Dataset entries
┏━━

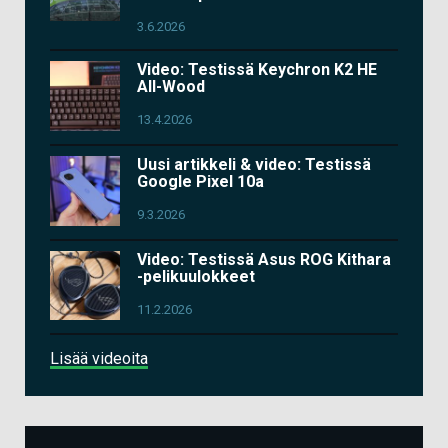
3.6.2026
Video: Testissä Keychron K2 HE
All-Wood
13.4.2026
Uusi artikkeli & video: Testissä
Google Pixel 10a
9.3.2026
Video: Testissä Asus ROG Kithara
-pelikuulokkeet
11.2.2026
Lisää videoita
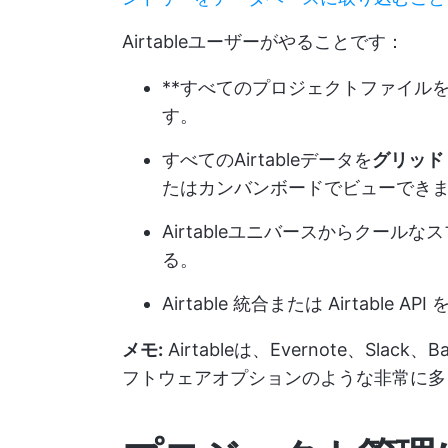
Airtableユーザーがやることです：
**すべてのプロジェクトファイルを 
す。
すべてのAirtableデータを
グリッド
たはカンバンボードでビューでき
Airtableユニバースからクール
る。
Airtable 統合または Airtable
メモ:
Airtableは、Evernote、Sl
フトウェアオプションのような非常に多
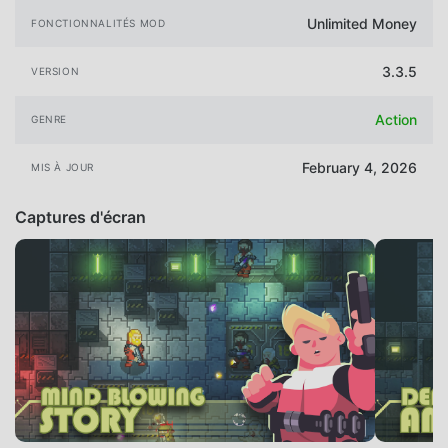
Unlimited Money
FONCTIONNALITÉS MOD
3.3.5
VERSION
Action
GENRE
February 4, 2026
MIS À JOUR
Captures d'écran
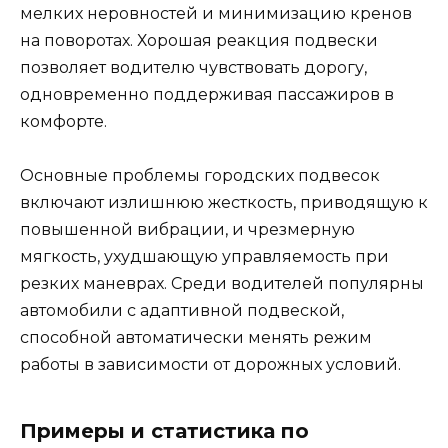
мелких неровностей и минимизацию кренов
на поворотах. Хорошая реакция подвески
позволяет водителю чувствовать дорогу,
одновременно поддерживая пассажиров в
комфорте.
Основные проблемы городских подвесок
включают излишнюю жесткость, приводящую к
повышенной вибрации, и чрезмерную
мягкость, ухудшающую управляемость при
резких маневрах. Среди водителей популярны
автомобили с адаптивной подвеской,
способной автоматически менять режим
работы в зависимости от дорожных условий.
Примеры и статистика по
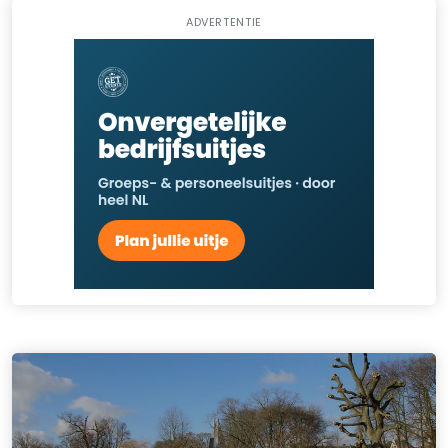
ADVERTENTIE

┗━━
┏━━

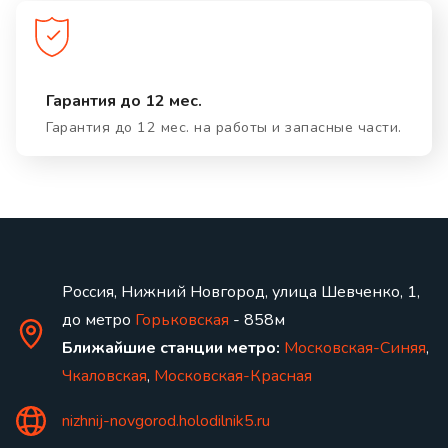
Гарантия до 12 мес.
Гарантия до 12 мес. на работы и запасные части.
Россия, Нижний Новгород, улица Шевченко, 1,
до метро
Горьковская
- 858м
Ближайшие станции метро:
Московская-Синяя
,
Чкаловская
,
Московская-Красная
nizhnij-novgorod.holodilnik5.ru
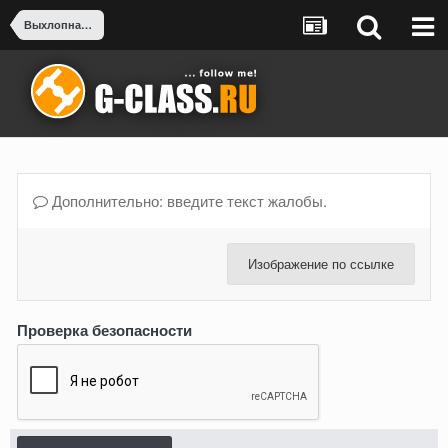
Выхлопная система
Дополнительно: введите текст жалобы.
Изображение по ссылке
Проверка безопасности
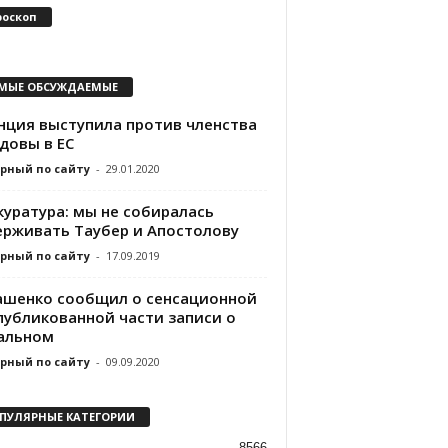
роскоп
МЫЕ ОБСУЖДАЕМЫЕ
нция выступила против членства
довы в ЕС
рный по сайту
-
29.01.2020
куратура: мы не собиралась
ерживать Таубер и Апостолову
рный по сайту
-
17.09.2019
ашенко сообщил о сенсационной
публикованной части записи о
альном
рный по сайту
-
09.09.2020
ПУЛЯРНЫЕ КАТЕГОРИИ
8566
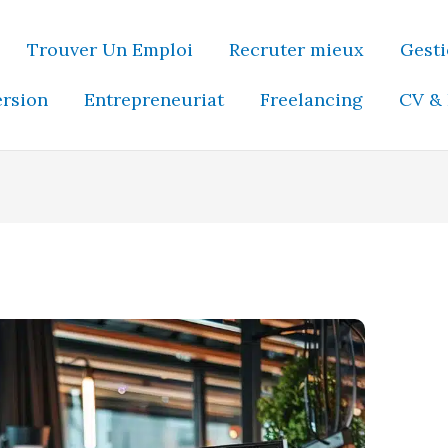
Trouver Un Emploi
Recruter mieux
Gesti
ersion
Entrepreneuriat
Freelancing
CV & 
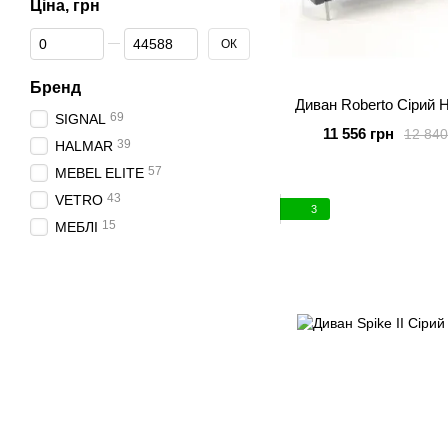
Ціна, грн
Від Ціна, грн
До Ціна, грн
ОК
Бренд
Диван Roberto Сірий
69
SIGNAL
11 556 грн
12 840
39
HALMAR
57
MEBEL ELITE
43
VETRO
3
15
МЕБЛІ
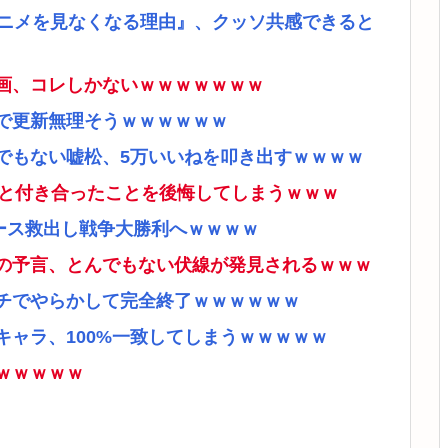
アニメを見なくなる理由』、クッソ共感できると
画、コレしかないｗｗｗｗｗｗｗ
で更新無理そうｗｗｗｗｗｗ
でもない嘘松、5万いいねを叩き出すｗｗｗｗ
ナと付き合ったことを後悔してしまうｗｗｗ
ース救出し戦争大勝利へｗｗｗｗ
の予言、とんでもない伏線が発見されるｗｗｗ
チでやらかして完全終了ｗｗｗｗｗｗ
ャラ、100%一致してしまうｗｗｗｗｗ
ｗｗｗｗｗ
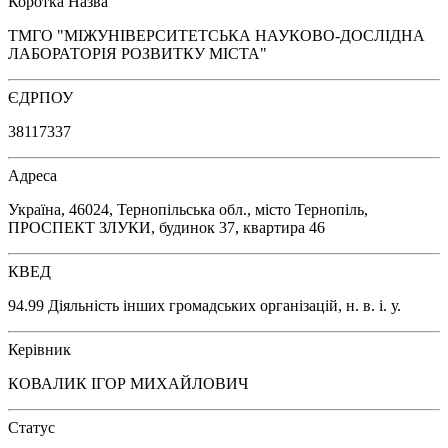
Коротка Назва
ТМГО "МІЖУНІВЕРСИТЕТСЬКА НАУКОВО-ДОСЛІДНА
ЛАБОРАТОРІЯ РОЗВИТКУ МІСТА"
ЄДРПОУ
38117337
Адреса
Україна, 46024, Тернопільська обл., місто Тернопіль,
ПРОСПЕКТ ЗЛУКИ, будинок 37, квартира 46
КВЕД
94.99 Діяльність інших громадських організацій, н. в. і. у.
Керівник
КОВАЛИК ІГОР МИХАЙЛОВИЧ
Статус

┗━━

■ **What is expected**: Only lines holding the word "части" are wanted, so copy each of them from the records above.

■ **Solved exercise**:
Гарантия до 12 мес. на работы и запасные части.
публикованной части записи о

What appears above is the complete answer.